SUMMARYIt is known that antiphospholipid antibodies (aPL) hamper the anticoagulant activity of the protein C system, but the mechanism is still obscure. In this study, we demonstrate that anticardiolipin antibodies (not anti-protein C autoantibodies) can bind protein C via β2-GPI, which bears their binding epitope, in a fashion dependent on negatively charged phospholipids. We studied the binding of IgG from aPL to protein C in the presence of β2-GPI by ELISA (anti-‘protein C’ antibody ELISA), and compared their binding with those obtained in the absence of β2-GPI. In the anti-‘protein C’ antibody ELISA system, 47% of 78 aPL+ patients had a positive titre in the presence of cardiolipin (CL) and β2-GPI, but binding was not found in the absence of β2-GPI. Highly significant correlations were found between the titre of anti-‘protein C’ antibody in the presence of β2-GPI and that of anti-β2-GPI antibody (r = 0·802, P = 0·0001). We further analysed the interaction between protein C, phospholipids, β2-GPI and human aCL MoAbs established from patients with antiphospholipid syndrome. In a first set of experiments, the binding of β2-GPI to protein C and its phospholipid dependency were investigated. β2-GPI bound to protein C in the presence of CL or phosphatidylserine, but not in the presence of phosphatidylcholine or phosphatidylethanolamine.

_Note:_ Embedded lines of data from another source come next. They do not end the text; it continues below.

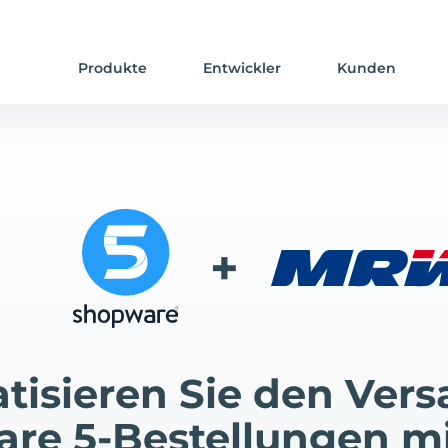
Produkte
Entwickler
Kunden
+
tisieren Sie den Vers
re 5-Bestellungen 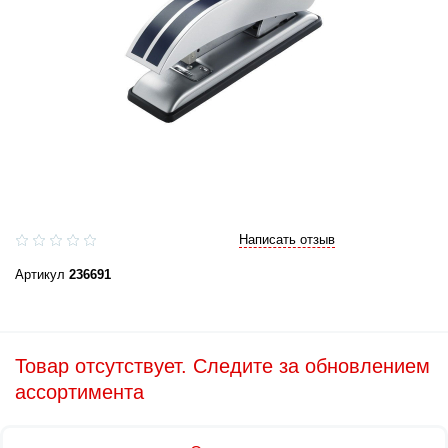
Написать отзыв
Артикул
236691
Товар отсутствует. Следите за обновлением
ассортимента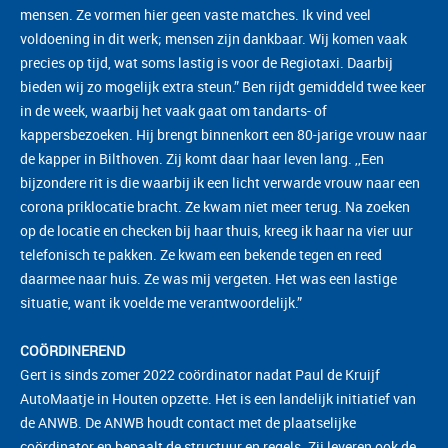
mensen. Ze vormen hier geen vaste matches. Ik vind veel
voldoening in dit werk; mensen zijn dankbaar. Wij komen vaak
precies op tijd, wat soms lastig is voor de Regiotaxi. Daarbij
bieden wij zo mogelijk extra steun.” Ben rijdt gemiddeld twee keer
in de week, waarbij het vaak gaat om tandarts- of
kappersbezoeken. Hij brengt binnenkort een 80-jarige vrouw naar
de kapper in Bilthoven. Zij komt daar haar leven lang. ,,Een
bijzondere rit is die waarbij ik een licht verwarde vrouw naar een
corona priklocatie bracht. Ze kwam niet meer terug. Na zoeken
op de locatie en checken bij haar thuis, kreeg ik haar na vier uur
telefonisch te pakken. Ze kwam een bekende tegen en reed
daarmee naar huis. Ze was mij vergeten. Het was een lastige
situatie, want ik voelde me verantwoordelijk.”
COÖRDINEREND
Gert is sinds zomer 2022 coördinator nadat Paul de Kruijf
AutoMaatje in Houten opzette. Het is een landelijk initiatief van
de ANWB. De ANWB houdt contact met de plaatselijke
coördinator en bepaalt de structuur en regels. Zij leveren ook de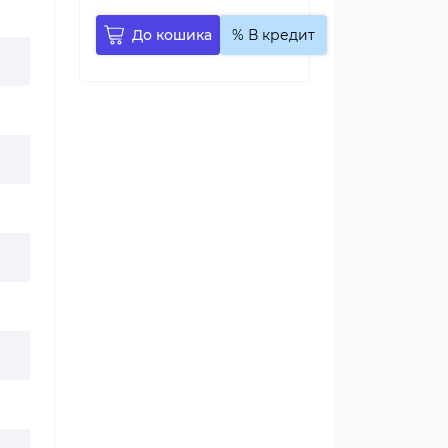
До кошика
% В кредит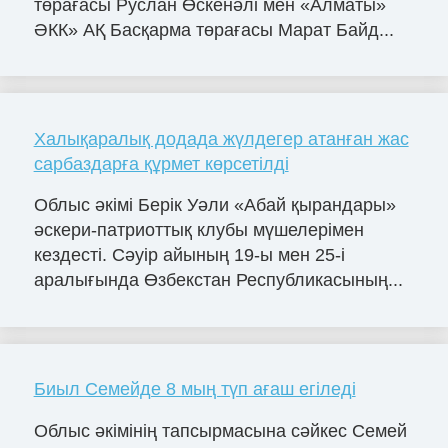
төрағасы Руслан Өскенәлі мен «Алматы»
ӘКК» АҚ Басқарма төрағасы Марат Байд...
Халықаралық додада жүлдегер атанған жас
сарбаздарға құрмет көрсетілді
Облыс әкімі Берік Уәли «Абай қырандары»
әскери-патриоттық клубы мүшелерімен
кездесті. Сәуір айының 19-ы мен 25-і
аралығында Өзбекстан Республикасының...
Биыл Семейде 8 мың түп ағаш егіледі
Облыс әкімінің тапсырмасына сәйкес Семей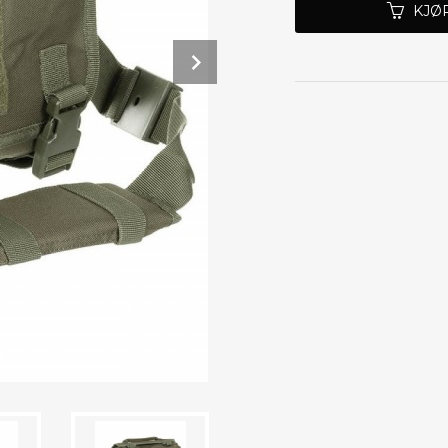
KJØ
Next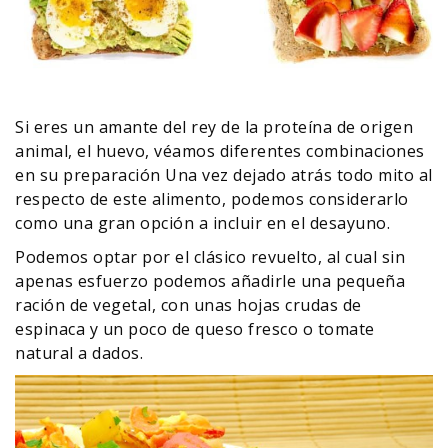
Si eres un amante del rey de la proteína de origen
animal, el huevo, véamos diferentes combinaciones
en su preparación Una vez dejado atrás todo mito al
respecto de este alimento, podemos considerarlo
como una gran opción a incluir en el desayuno.
Podemos optar por el clásico revuelto, al cual sin
apenas esfuerzo podemos añadirle una pequeña
ración de vegetal, con unas hojas crudas de
espinaca y un poco de queso fresco o tomate
natural a dados.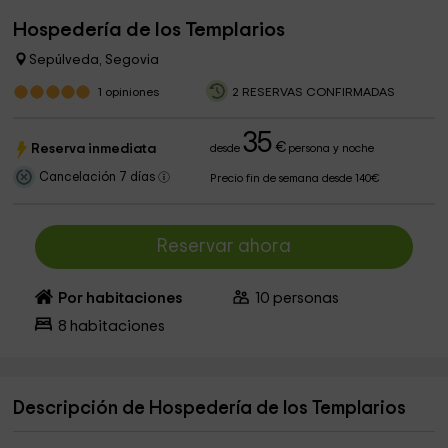
Hospedería de los Templarios
Sepúlveda, Segovia
1
opiniones
2 RESERVAS CONFIRMADAS
35
€
Reserva inmediata
desde
persona y noche
Cancelación 7 días
Precio fin de semana desde 140€
Reservar ahora
Por habitaciones
10
personas
8
habitaciones
Descripción de Hospedería de los Templarios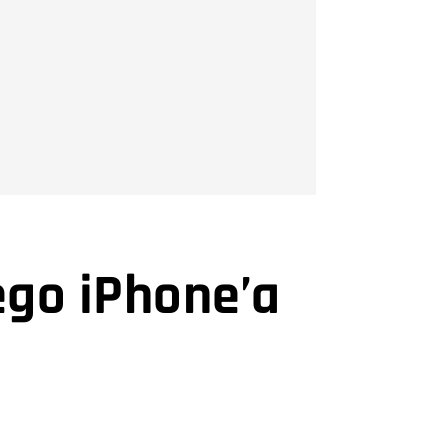
ego iPhone’a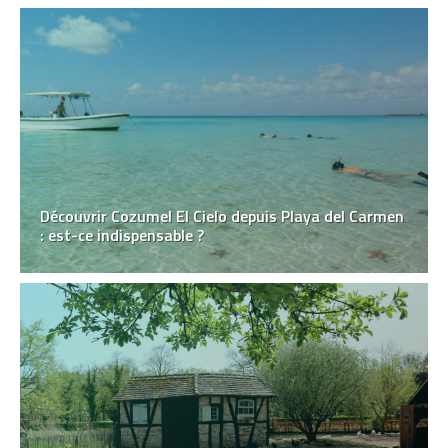
Découvrir Cozumel El Cielo depuis Playa del Carmen
: est-ce indispensable ?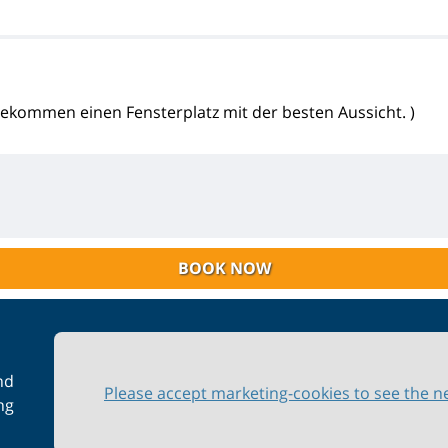
 bekommen einen Fensterplatz mit der besten Aussicht. )
BOOK NOW
nd
Please accept marketing-cookies to see the n
ng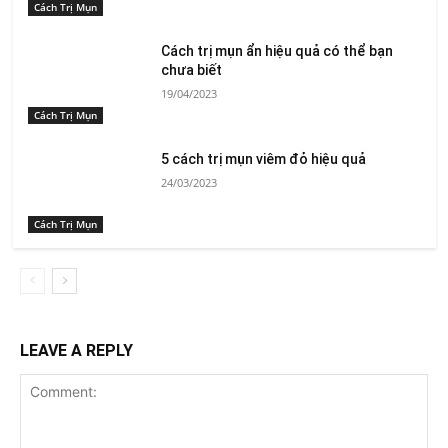
Cách Trị Mụn
Cách trị mụn ẩn hiệu quả có thể bạn
chưa biết
19/04/2023
Cách Trị Mụn
5 cách trị mụn viêm đỏ hiệu quả
24/03/2023
Cách Trị Mụn
LEAVE A REPLY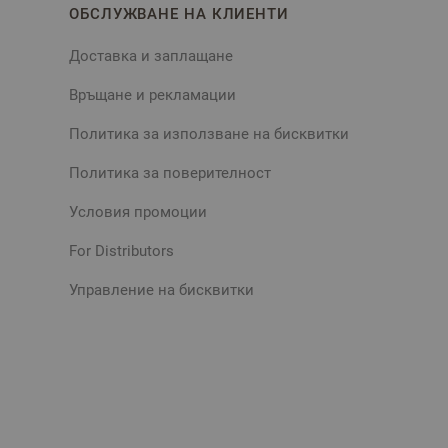
ОБСЛУЖВАНЕ НА КЛИЕНТИ
Доставка и заплащане
Връщане и рекламации
Политика за използване на бисквитки
Политика за поверителност
Условия промоции
For Distributors
Управление на бисквитки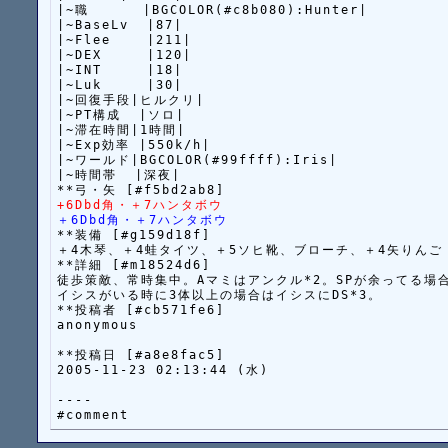
|~職      |BGCOLOR(#c8b080):Hunter|

|~BaseLv  |87|

|~Flee    |211|

|~DEX     |120|

|~INT     |18|

|~Luk     |30|

|~回復手段|ヒルクリ|

|~PT構成  |ソロ|

|~滞在時間|1時間|

|~Exp効率 |550k/h|

|~ワールド|BGCOLOR(#99ffff):Iris|

|~時間帯  |深夜|

+6Dbd角・＋7ハンタボウ
＋6Dbd角・＋7ハンタボウ
**装備 [#g159d18f]

＋4木琴、＋4蛙タイツ、＋5ソヒ靴、ブローチ、＋4矢りんご

**詳細 [#m18524d6]

徒歩策敵、常時集中。Aマミはアンクル*2。SPが余ってる場合
イシスがいる時に3体以上の場合はイシスにDS*3。

**投稿者 [#cb571fe6]

anonymous

**投稿日 [#a8e8fac5]

2005-11-23 02:13:44 (水)

----
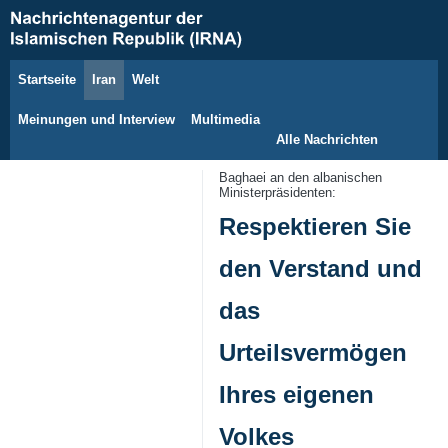
Startseite
Iran
Welt
8. August 2026
Meinungen und Interview
Multimedia
Alle Nachrichten
Baghaei an den albanischen
Ministerpräsidenten:
Respektieren Sie
den Verstand und
das
Urteilsvermögen
Ihres eigenen
Volkes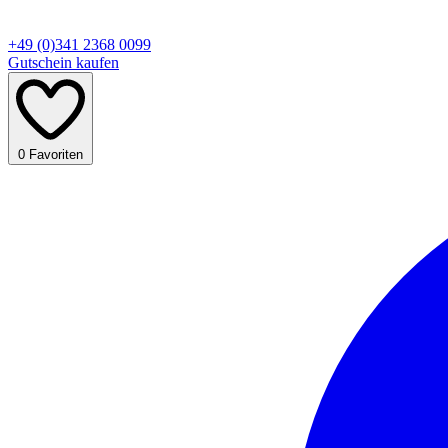
+49 (0)341 2368 0099
Gutschein kaufen
0
Favoriten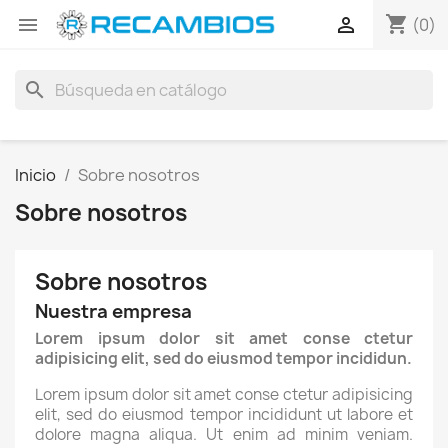
shopping_cart


(0)
search
Inicio
Sobre nosotros
Sobre nosotros
Sobre nosotros
Nuestra empresa
Lorem ipsum dolor sit amet conse ctetur
adipisicing elit, sed do eiusmod tempor incididun.
Lorem ipsum dolor sit amet conse ctetur adipisicing
elit, sed do eiusmod tempor incididunt ut labore et
dolore magna aliqua. Ut enim ad minim veniam.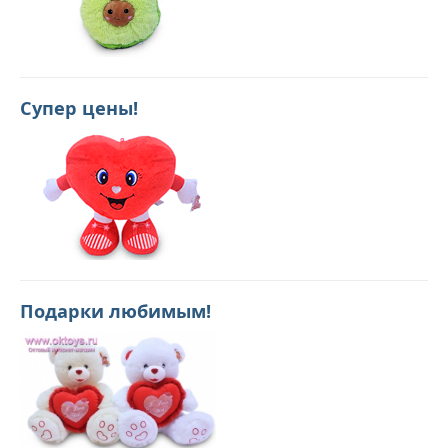
Супер цены!
Подарки любимым!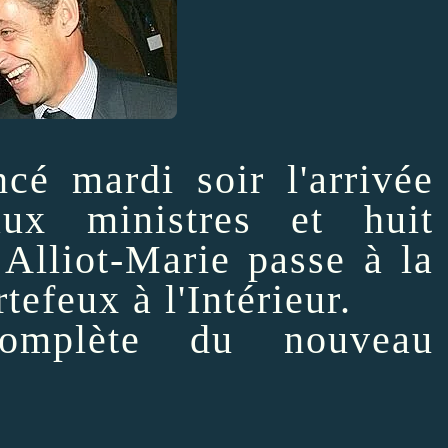
cé mardi soir l'arrivée
ux ministres et huit
 Alliot-Marie passe à la
tefeux à l'Intérieur.
omplète du nouveau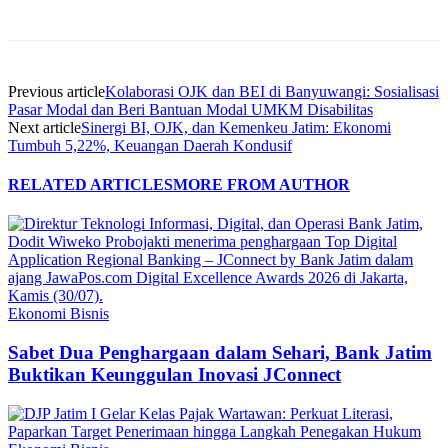
Previous article
Kolaborasi OJK dan BEI di Banyuwangi: Sosialisasi
Pasar Modal dan Beri Bantuan Modal UMKM Disabilitas
Next article
Sinergi BI, OJK, dan Kemenkeu Jatim: Ekonomi
Tumbuh 5,22%, Keuangan Daerah Kondusif
RELATED ARTICLES
MORE FROM AUTHOR
Ekonomi Bisnis
Sabet Dua Penghargaan dalam Sehari, Bank Jatim
Buktikan Keunggulan Inovasi JConnect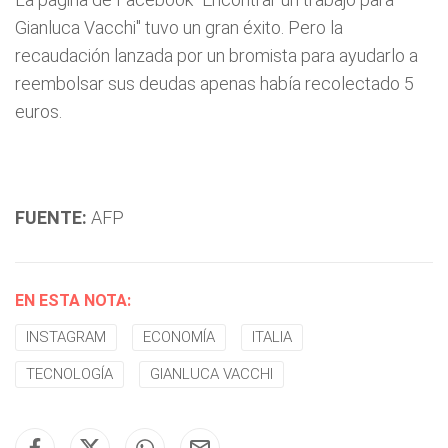
Gianluca Vacchi" tuvo un gran éxito. Pero la
recaudación lanzada por un bromista para ayudarlo a
reembolsar sus deudas apenas había recolectado 5
euros.
FUENTE:
AFP
EN ESTA NOTA:
INSTAGRAM
ECONOMÍA
ITALIA
TECNOLOGÍA
GIANLUCA VACCHI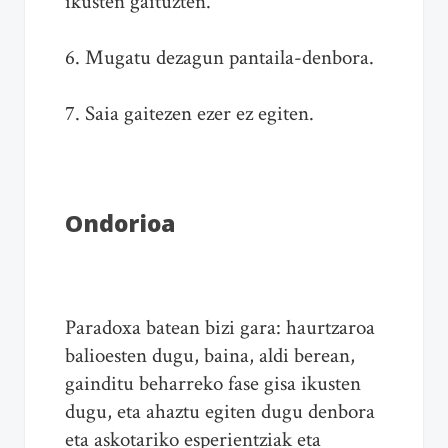
ikusten gaituzten.
6. Mugatu dezagun pantaila-denbora.
7. Saia gaitezen ezer ez egiten.
Ondorioa
Paradoxa batean bizi gara: haurtzaroa
balioesten dugu, baina, aldi berean,
gainditu beharreko fase gisa ikusten
dugu, eta ahaztu egiten dugu denbora
eta askotariko esperientziak eta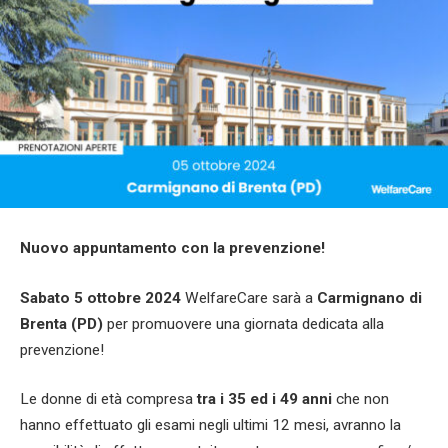
Nuovo appuntamento con la prevenzione!
Sabato 5 ottobre 2024
WelfareCare sarà a
Carmignano di
Brenta (PD)
per promuovere una giornata dedicata alla
prevenzione!
Le donne di età compresa
tra i 35 ed i 49 anni
che non
hanno effettuato gli esami negli ultimi 12 mesi, avranno la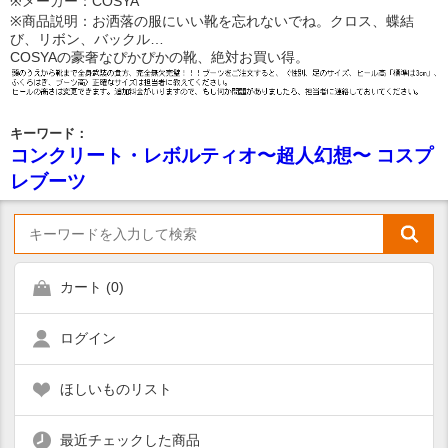
※メーカー：COSYA
※商品説明：お洒落の服にいい靴を忘れないでね。クロス、蝶結
び、リボン、バックル…
COSYAの豪奢なぴかぴかの靴、絶対お買い得。
キーワード：
コンクリート・レボルティオ〜超人幻想〜 コスプ
レブーツ
カート (
0
)
ログイン
ほしいものリスト
最近チェックした商品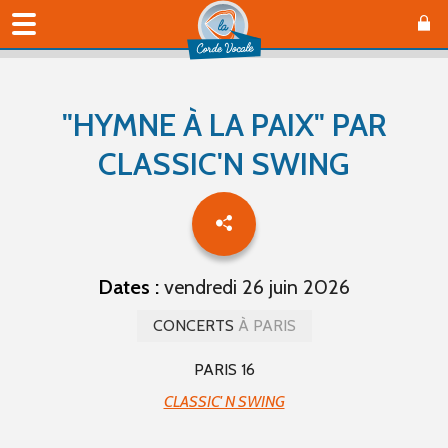
"HYMNE À LA PAIX" PAR
CLASSIC'N SWING
Dates :
vendredi 26 juin 2026
CONCERTS
À PARIS
PARIS 16
CLASSIC' N SWING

In a second group of experiments, the binding of three human monoclonal aCL recognizing the cryptic epitope of β2-GPI (virtually anti-β2-GPI antibodies) was evaluated in the presence of cardiolipin and β2-GPI. All three human monoclonal aCL bound to protein C in the presence of CL and β2-GPI, whereas they did not in the absence of either β2-GPI or CL. These data suggest that protein C could be a target of aCL by making a complex with CL and β2-GPI, leading to protein C dysfunction.